Artificial intelligence has transformed many sectors, from healthcare to retail to entertainment to the arts. But new research suggests we may have reached a tipping point where AI learns from AI-generated content.
This AI Ouroboros (a snake that eats its own tail) can have a very tragic end. Research groups at various UK universities have warned of what they call ‘model collapse’, a degeneration process that could disconnect AI from reality altogether.
In a paper entitled “The Curse of Recursion: Training on Generated Data Makes Models Forget,” researchers from the Universities of Cambridge, Oxford, Toronto, and Imperial College London wrote that model collapse is “generative This happens when the data that has been generated will contaminate the training.” A set of next-generation models. “\
“Being trained on polluted data, they have a false perception of reality,” they write.
In other words, the extensive AI-generated content published online can be sucked into AI systems, resulting in distortions and inaccuracies.
This problem has been found in a variety of learning generative models and tools, including large-scale language models (LLMs), variational autoencoders, and Gaussian mixture models. Over time, the model begins to “forget the true underlying data distribution”, leading to an inaccurate representation of reality as the original information becomes so skewed that it no longer resembles real-world data.

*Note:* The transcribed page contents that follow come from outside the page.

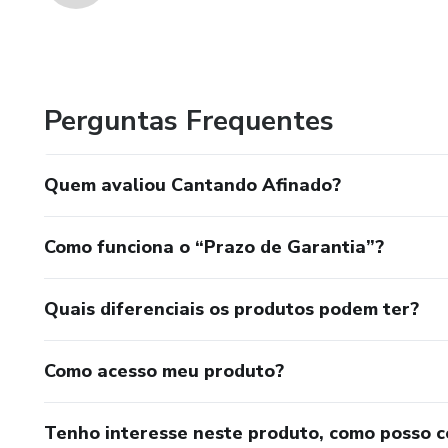
Perguntas Frequentes
Quem avaliou Cantando Afinado?
Como funciona o “Prazo de Garantia”?
Quais diferenciais os produtos podem ter?
Como acesso meu produto?
Tenho interesse neste produto, como posso 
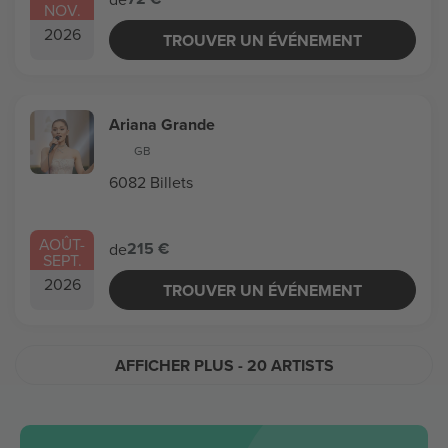
NOV.
2026
TROUVER UN ÉVÉNEMENT
Ariana Grande
GB
6082 Billets
AOÛT
-
215 €
de
SEPT.
2026
TROUVER UN ÉVÉNEMENT
AFFICHER PLUS
- 20 ARTISTS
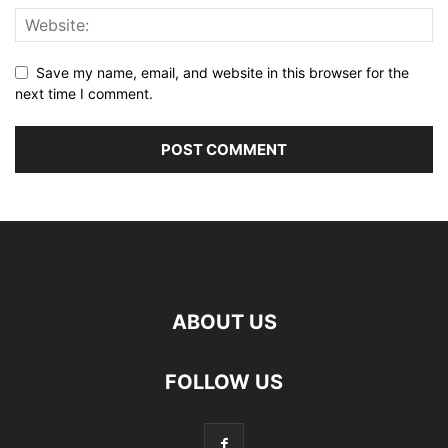
Save my name, email, and website in this browser for the
next time I comment.
ABOUT US
FOLLOW US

There are already examples of machine learning models being trained on AI-generated data. For example, language learning models (LLMs) have been intentionally trained based on the output from GPT-4. Similarly, DeviantArt, an online platform for artists, allows AI-generated artwork to be published and used as training data for new AI models.
Image: Deviant
Similar to trying to copy or clone something indefinitely, the researchers say, such actions can lead to further model collapse.
Given the severe consequences of model collapse, access to the original data distribution is critical. AI models need real-world human-generated data to accurately understand and simulate our world.
How to prevent model collapse
According to research papers, there are two main causes of model collapse. The main one is the “statistical approximation error”, which is related to a finite number of data samples. The second is the “function approximation error”. This is due to the error bounds used during AI training not being set properly. These errors get worse from generation to generation, and can have a cascading effect of worsening inaccuracies.
This paper articulates the “first mover advantage” in training AI models. If we can maintain access to the original human-generated data sources, we may be able to prevent detrimental distributional changes and even model collapse.
However, distinguishing AI-generated content at scale is a difficult task and may require community-wide coordination.
Ultimately, the importance of data integrity and the impact of human information on AI is just as important as the underlying data, and the explosion of AI-generated content is a double-edged sword for the industry. It can become a sword. It’s “garbage in, garbage out”. AI based on AI content will produce many very smart but “delusional” machines.
What about ironic developments? Our mechanical offspring learn and “delusion” more from each other than from us. Then you have to deal with his ChatGPT of paranoid adolescents.